Almost all the project management tools that I know are crap. I don't
think there is even one good product. But
redmine(http://www.redmine.org/) cuts it real close. I myself use
Pivotal Tracker (http://www.pivotaltracker.com) for tracking the user
stories and bugs. Since most of the content we produce is visual (web
apps) we mock up heavily before building. I like the interface first
approach to building software. So we use Balsamiq
Mockups(http://www.balsamiq.com/) for that. It is not open source but
it is totally worth it. Not all proprietary software is evil. :-)

> 2)Document Review

Wiki on Redmine is good enough.

> 3)Code Review

This should be integrated with your source code system. For me, I work
from both home and office and I need a server to be present online to
do the code review. I am a huge fan of git(http://git-scm.com/) so I
evaluated gitorious(http://gitorious.org/). It is a memory hog and
needs constant maintenance. So, I switched to using github for our
internal projects too. I does involve a small cost but it is totally
worth it. Besides you still own all the information on the git repo.
It is a wonderful service to visualize and organize the information in
your git repo. It is amazing for code reviews. BTW, you must read on
their architecture
(http://github.com/blog/530-how-we-made-github-fast). It is quite
impressive. The amount of open source projects that have come out of
github alone is mind boggling.

We work on our individual branches for tasks and merge them continuously.

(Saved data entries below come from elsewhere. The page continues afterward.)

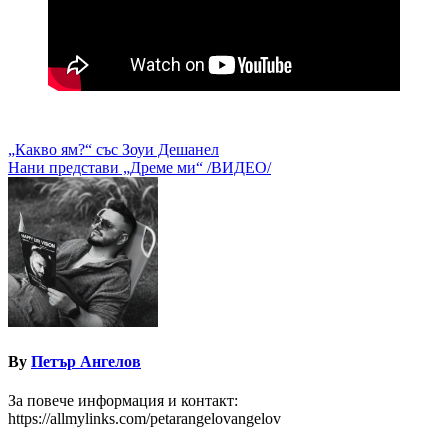
Навигация
„Какво ям?“ със Зоуи Дешанел
Нани представи „Дреме ми“ /ВИДЕО/
By
Петър Ангелов
За повече информация и контакт:
https://allmylinks.com/petarangelovangelov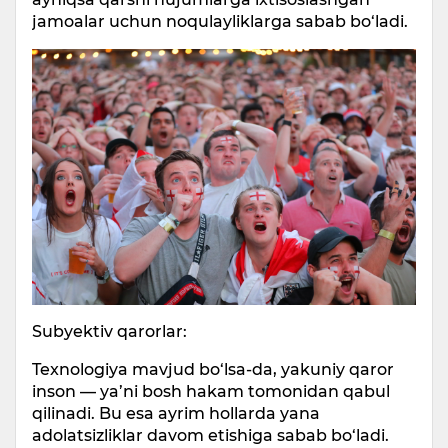
jamoalar uchun noqulayliklarga sabab bo‘ladi.
Subyektiv qarorlar:
Texnologiya mavjud bo‘lsa-da, yakuniy qaror
inson — ya’ni bosh hakam tomonidan qabul
qilinadi. Bu esa ayrim hollarda yana
adolatsizliklar davom etishiga sabab bo‘ladi.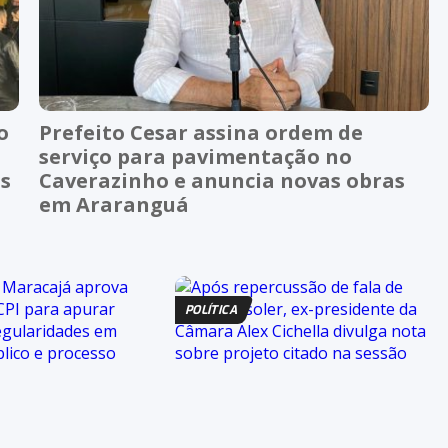
o
Prefeito Cesar assina ordem de
serviço para pavimentação no
as
Caverazinho e anuncia novas obras
em Araranguá
POLÍTICA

> 4)Software Version control

If you are not using git, you are missing out on a lot. Mercurial is
also good. But I personally like the way git handles branches. It is
very transparent. I am not sure if mercurial supports cherry picking
commits. But git does. So it makes it really simple especially when
you are working on separate branches.

> 5)Development - c

I am not sure about it here. Emacs or Vim is pretty good i guess.

> 6)Bug Tracking

Again, I havent found anything that is prefect here. I did the mistake
of choosing pivotal for a project. I regret it till now. Redmine is
decent for bugs. Also there are tools like bugzilla.

> 7)Test Managent

I am a ruby guy so I like shoulda a lot. Test/Unit, Shoulda,
ObjectDaddy and Rake are my weapons of choice. I am not sure of the
equivalents in C.

> 8) Test Automation

I think you meant continuous integration here. I guess hudson is good
here. I personally use a very lightweight tool called integrity
(http://integrityapp.com/). This works only with git. But it is
perfectly fine for us. The app itself is very lean and the source very
readable.

> 9)Document Manager

We use wikis and source control to store documents. It is not the best
way but its okay. I have been urging my team to use only text for
documentation. I myself use rst and rst2pdf for documentation. But
others prefer a more visual tool like open office. There is an
inherent mismatch in the way documents and source code are to be
versioned. Documents are versioned individually while source code
should be versioned as a tree. Also documents tend to be linearly
versioned. In a sense that the probability of a merge conflict in a
document is almost close to zero. However, this happens almost all the
time with code. So the solution would be to have a separate repo for
documents and still have them versioned. This is what we do for
documents but I know this is not perfect. If others have a better
approach do let us know.

> Please include any other category...
>

And we of course use Google Apps for our domain. My 2 paise.